Holden Caulfield3:41 pm 19 Jun 17

Some very valid comments made by the OP.

In addition to slim margins in the hospitality and retail sectors, it can also be difficult to hire and keep good staff.

True, a customer should always expect good service at a minimum and this is the responsibility of the business owner to do their best to ensure this is the case. But if you’ve had a less than stellar experience somewhere, before going on a social media to tell the world about how wronged you think you were, spare a moment to at least consider the potential impact of your words and if there may be valid reasons to explain a business not reaching its own standards.
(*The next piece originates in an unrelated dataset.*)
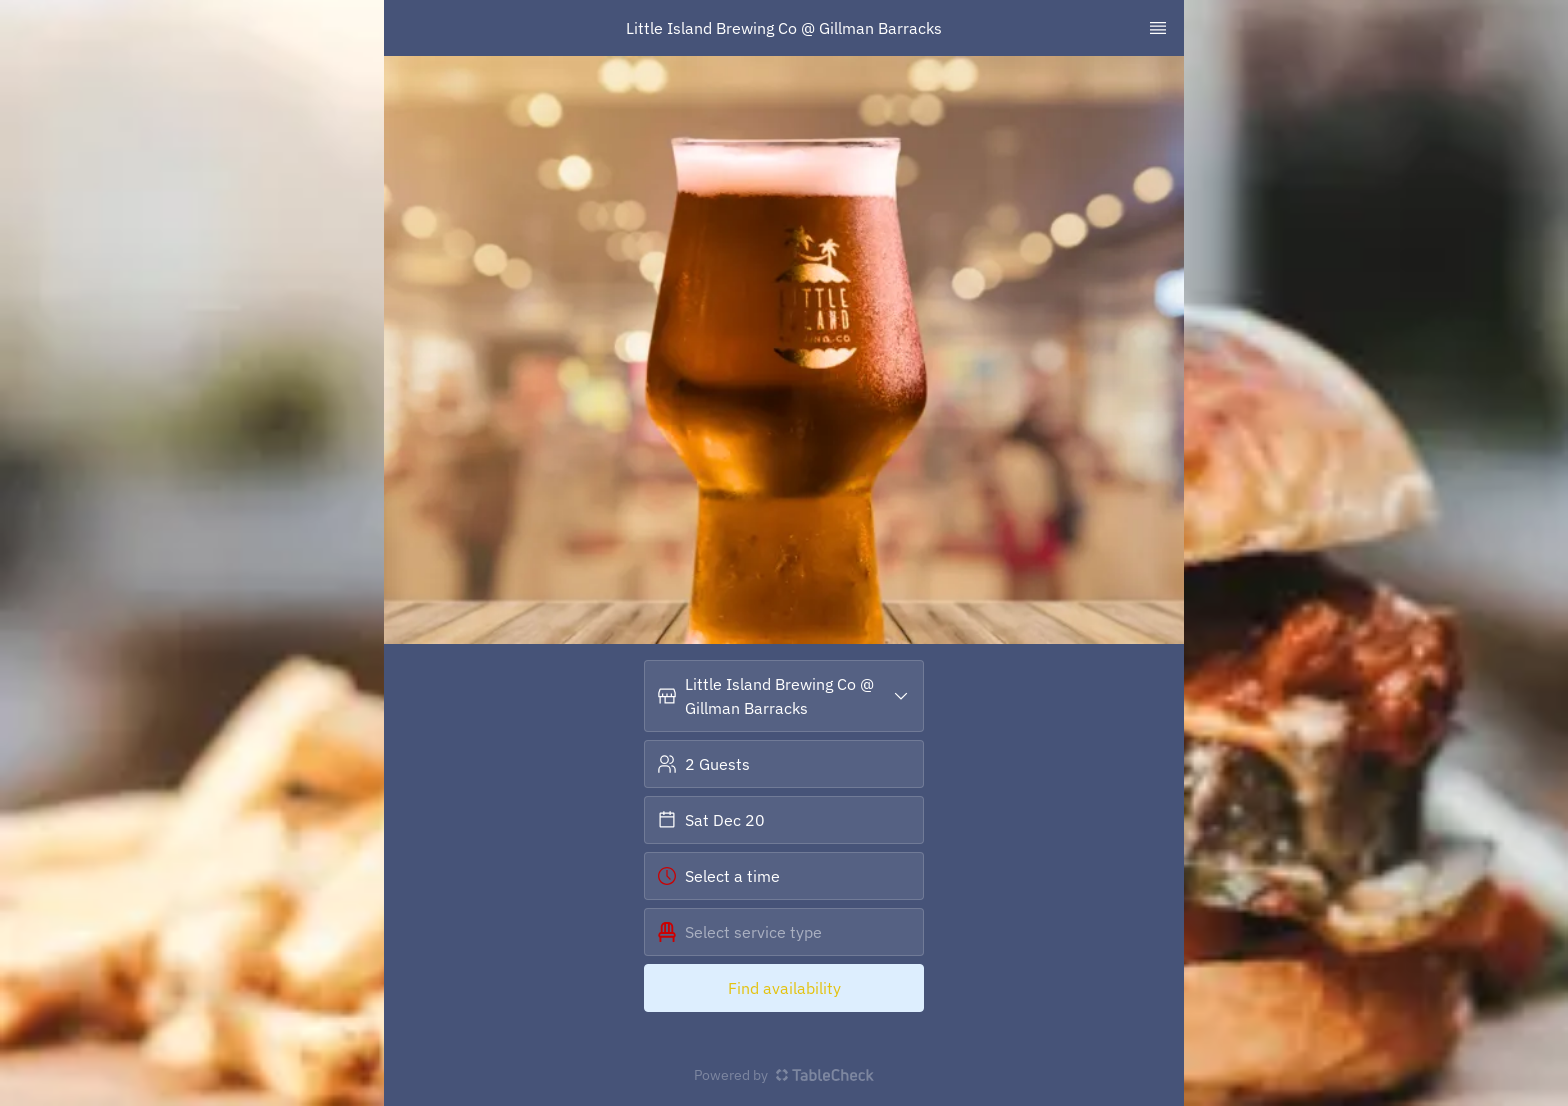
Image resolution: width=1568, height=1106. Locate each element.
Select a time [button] (718, 876)
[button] (784, 696)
Nobody opens a business to go broke, and nobody turns up to work in hospitality/retail with a view of ruining their customers’ day.

Mark Parton MLA2:11 pm 19 Jun 17

dungfungus said :

Even successive Territory governments have tried starting up businesses (for whatever reason is never fully explained) and all, without exception, have ended up spectacular failures losing millions of dollars in the process.

The light rail, which will compete only with an existing government owned money losing “business”, is next in the queue.

The only difference in the outcome is that the individuals in the government that are responsible just pass the losses on to the taxpayers while the real risk takers lose everything including their houses and sometimes their families.

There is nothing worse in business when the stage is reached when closing the doors loses less money than leaving them open.

And we must always understand that anyone who has chosen to run a small business is by definition, an optimist. When the going gets tough, most small business people will just tough it out…sometimes to their detriment.

Even successive Territory governments have tried starting up businesses (for whatever reason is never fully explained) and all, without exception, have ended up spectacular failures losing millions of dollars in the process.

The light rail, which will compete only with an existing government owned money losing “business”, is next in the queue.

The only difference in the outcome is that the individuals in the government that are responsible just pass the losses on to the taxpayers while the real risk takers lose everything including their houses and sometimes their families.

There is nothing worse in business when the stage is reached when closing the doors loses less money than leaving them open.